I have a large collection of php files written over the years and I need to properly replace all the short open tags into proper explicit open tags.
change \
I used danorton script on almost 2000 files and it worked like a charm
I put his script into a file named "fixtags.php" and used the following linux 1 liner to solve the problem:
find . -iname "*.php" | xargs php fixtags.php --overwrite
the only problem I had is when it encountered a file that was zero bytes in size.
The problem has been solved as a fixer in the php-cs-fixer
tool which can be easily installed and which is tested and maintained.
Fixing then is easy:
$ php-cs-fixer fix <path> --rules=full_opening_tag,no_short_echo_tag --diff --dry-run
Just replace <path>
with the path to the directory or file you'd like to change. The command as given is to review first (--dry-run
and --diff
parameters).
Installing php-cs-fixer is as easy as
$ composer global require friendsofphp/php-cs-fixer
if you've got composer installed with global composer bin directory in your path (recommended).
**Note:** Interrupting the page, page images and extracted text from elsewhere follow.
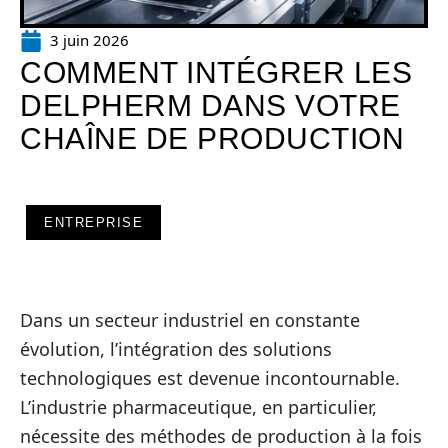
3 juin 2026
COMMENT INTÉGRER LES
DELPHERM DANS VOTRE
CHAÎNE DE PRODUCTION
ENTREPRISE
Dans un secteur industriel en constante
évolution, l’intégration des solutions
technologiques est devenue incontournable.
L’industrie pharmaceutique, en particulier,
nécessite des méthodes de production à la fois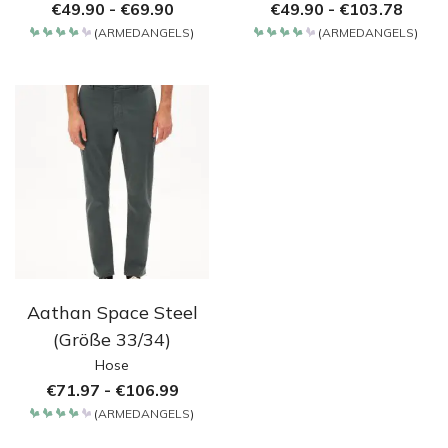
€
49.90
-
€
69.90
€
49.90
-
€
103.78
(
ARMEDANGELS
)
(
ARMEDANGELS
)
Bewertet
Bewertet
mit
mit
4.2
4.2
von 5
von 5
Aathan Space Steel
(Größe 33/34)
Hose
€
71.97
-
€
106.99
(
ARMEDANGELS
)
Bewertet
mit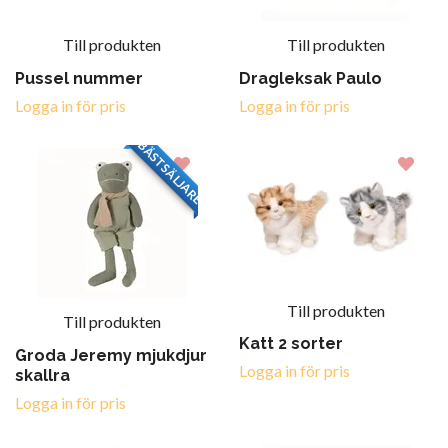
Till produkten
Till produkten
Pussel nummer
Dragleksak Paulo
Logga in för pris
Logga in för pris
BÄSTSÄLJARE
Till produkten
Till produkten
Katt 2 sorter
Groda Jeremy mjukdjur
Logga in för pris
skallra
Logga in för pris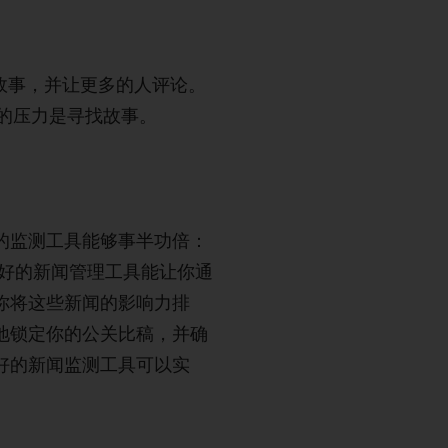
故事，并让更多的人评论。
大的压力是寻找故事。
的监测工具能够事半功倍：
个好的新闻管理工具能让你通
你将这些新闻的影响力排
地锁定你的公关比稿，并确
好的新闻监测工具可以实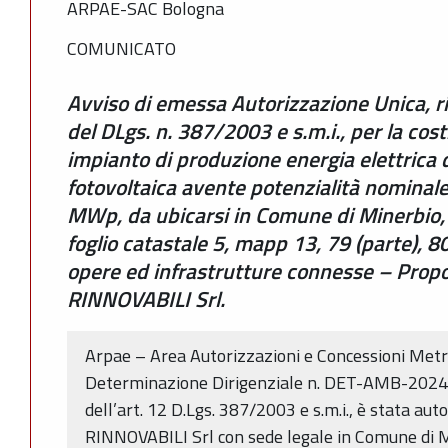
ARPAE-SAC Bologna
COMUNICATO
Avviso di emessa Autorizzazione Unica, ril
del DLgs. n. 387/2003 e s.m.i., per la cost
impianto di produzione energia elettrica 
fotovoltaica avente potenzialità nominale
MWp, da ubicarsi in Comune di Minerbio, 
foglio catastale 5, mapp 13, 79 (parte), 80
opere ed infrastrutture connesse – Pro
RINNOVABILI Srl.
Arpae – Area Autorizzazioni e Concessioni Metr
Determinazione Dirigenziale n. DET-AMB-2024-
dell’art. 12 D.Lgs. 387/2003 e s.m.i., è stata a
RINNOVABILI Srl con sede legale in Comune di Mil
That's my version of the RegExp:
<\?(?!(php|=|xml))(\s|\t|\n)
I had the same problem when I update php version.
Use this:
find . -iname "\*.ph\*" -type f -print0 |xargs -0 sed -i -e 's/<? /<?php /g' -e 's/<?\/\//<?php \/\//g' -e 's/<?\/\*/<?php \/\*/g' -e 's/<?\=/<?php echo/g'
This will convert "<?" to "<?php", "<?//" to "<?php //", "<?/" to "<?php /"
for any kind of file .php or .phtml
Credits: https://coderwall.com/p/cnm0_w/replace-php-short-open-tags-with-full-form-in-all-php-files-using-one-command
don't use regexps for parsing formal languages - you'll always run into haystacks you did not anticipate. like:
<?
$bla = '?> now what? <?';
it's safer to use a processor that knows about the structure of the language. for html, that would be a xml processor; for php, the built-in tokenizer extension. it has the T_OPEN_TAG parser token, which matches <?php
, <?
or <%
, and T_OPEN_TAG_WITH_ECHO, which matches <?=
or <%=
. to replace all short open tags, you find all these tokens and replace T_OPEN_TAG
with <?php
and T_OPEN_TAG_WITH_ECHO
with <?php echo
.
the implementation is left as an exercise for the reader :)
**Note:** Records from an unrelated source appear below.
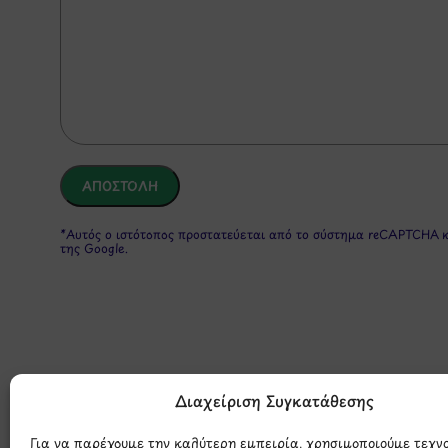
*Αυτός ο ιστότοπος προστατεύεται από το σύστημα reCAPTCHA 
της Google.
Διαχείριση Συγκατάθεσης
Για να παρέχουμε την καλύτερη εμπειρία, χρησιμοποιούμε τεχν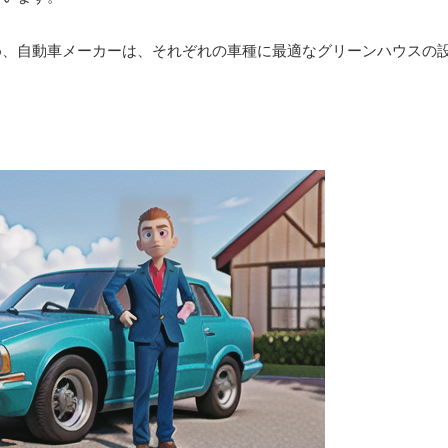
め、自動車メーカーは、それぞれの車種に最適なグリーンハウスの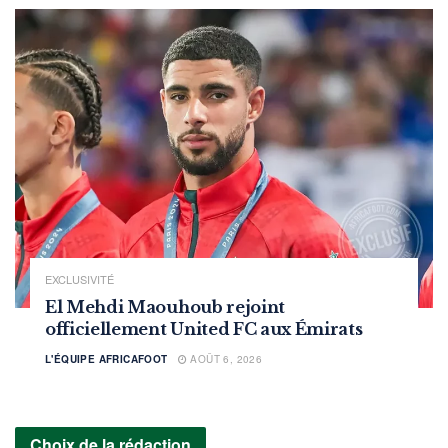
EXCLUSIVITÉ
El Mehdi Maouhoub rejoint
officiellement United FC aux Émirats
L'ÉQUIPE AFRICAFOOT
AOÛT 6, 2026
Choix de la rédaction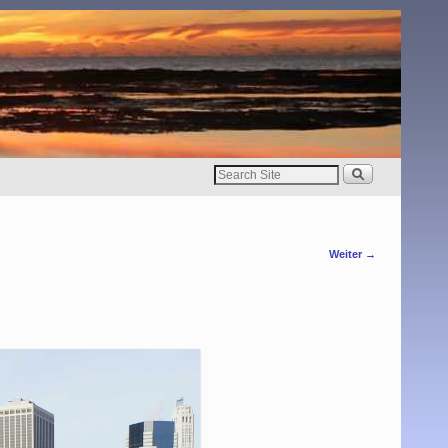
Weiter →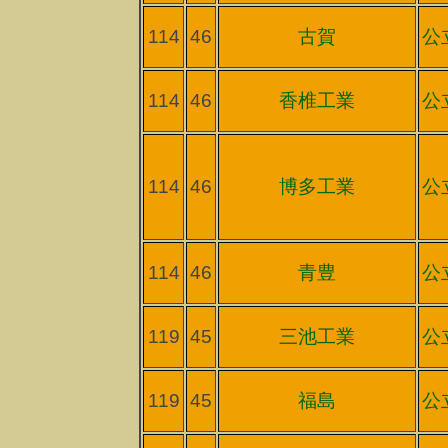
114
46
古賀
公
114
46
香椎工業
公
114
46
博多工業
公
114
46
青豊
公
119
45
三池工業
公
119
45
福島
公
EDIT 1: ringmaster was so kind to provide one.
EDIT 2: on systems with short_open_tag turned off in php.ini
, <?
, <%
, and <?=
won't be recognized by a replacement script. to make the script work on such systems, enable short_open_tag
via command line option:
php -d short_open_tag=On short_open_tag_replacement_script.php
p.s. the man page for token_get_all() and googleing for creative combinations of tokenizer, token_get_all, and the parser token names might help.
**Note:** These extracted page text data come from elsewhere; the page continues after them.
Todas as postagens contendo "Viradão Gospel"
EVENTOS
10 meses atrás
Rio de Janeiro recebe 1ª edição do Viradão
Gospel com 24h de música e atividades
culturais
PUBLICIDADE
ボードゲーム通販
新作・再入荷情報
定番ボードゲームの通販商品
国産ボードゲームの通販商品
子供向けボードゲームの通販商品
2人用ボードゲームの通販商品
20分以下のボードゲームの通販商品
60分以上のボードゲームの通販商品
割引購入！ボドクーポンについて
p.p.s. see also Regex to parse define() contents, possible? here on SO
If you're using the tokenizer option, this might be helpful:
$content = file_get_contents($file);
$tokens = token_get_all($content);
$output = '';
foreach($tokens as $token) {
if(is_array($token)) {
list($index, $code, $line) = $token;
switch($index) {
case T_OPEN_TAG_WITH_ECHO:
$output .= '<?php echo ';
break;
case T_OPEN_TAG:
$output .= '<?php ';
break;
default:
$output .= $code;
break;
}
}
else {
$output .= $token;
}
}
return $output;
Note that the tokenizer will not properly tokenize short tags if short tags aren't enabled. That is, you can't run this code on the system where short tags aren't working. You must run it elsewhere to convert the code.